Nine films have been nominated for the $65,000 (Eu47,000) Nordic Film Prize - Scandinavia's largest film award - with winners announced at the Nordic Council's session on Oct 31.

The prize money is equally shared among a film's director, scriptwriter and producer; last year it went to Swedish director Josef Fares' Zozo (2/3 to Fares as director and scriptwriter, 1/3 to producer Anna Anthony, of Memfis Film).

Danish entries include Peter Schønau Fog's feature debut, The Art of Crying, based on Erling Jepsen's novel, which won 17 international prize before its Danish premiere, and has been shortlisted for the European Film Award.

Morten Hartz Kapler's mockumentary, AFM, depicting the fictitious assassination of Denmark's state minister by his homosexual lover, was awarded in Rotterdam's Tiger Awards competition.

Finland is represented by Aleksi Salmenperä's A Man's Job, which won the Golden Moon in Valencia, and is a candidate for the European Film Award.

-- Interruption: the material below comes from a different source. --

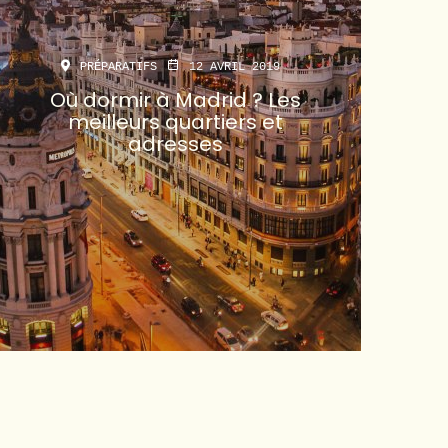
PRÉPARATIFS
12 AVRIL 2019
Où dormir à Madrid ? Les
meilleurs quartiers et
adresses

The follow-up to Salmenperä's Producing Adults, the film follows Juha, a married father-of-three, who is fired from his job, but decides to tell nobody, and starts working as a male escort/prostitute.

Also vying for the European Film Award, Icelandic director Ragnar Bragason's Children is part of a double bill (the other half is Parents), which he co-wrote with his cast from the Vesturport theatre group.

Baltasar Kormakur's Jar City, which won the Crystal Globe for Best Film in Karlovy Vary and has just been licensed to the US, sold 80,000 tickets domestically and has accordingly been seen by a third of the country's population.

Norwegian contenders are both first features, Joachim Trier's Reprise and Erik Richter Strand's Sons.

Reprise scored hat-trick at the national Amanda awards, winning for Best Film, Director and Script.

It competes for the European Film Award as well as for the People's Choice Award. Dealing with the difficult subject of paedophilia, Sons has bagged - among others - the Rainer Werner Fassbinder Award in Mannheim-Heidelberg and the Grand Jury Prize in Seattle.

Also Sweden's nominations are for feature debuts, Jesper Ganslandt's Falkenberg Farewell and Johan Kling's Darling.

Considered for four Gullbaggar, the national film prize, Falkenberg Farewell is a runner-up for a European Film Award nomination. Darling - a further development of Kling's short film, I, about 'not very sympathetic people who are not very clever' - won the Nordic Film Prize at the Gothenberg International Film Festival.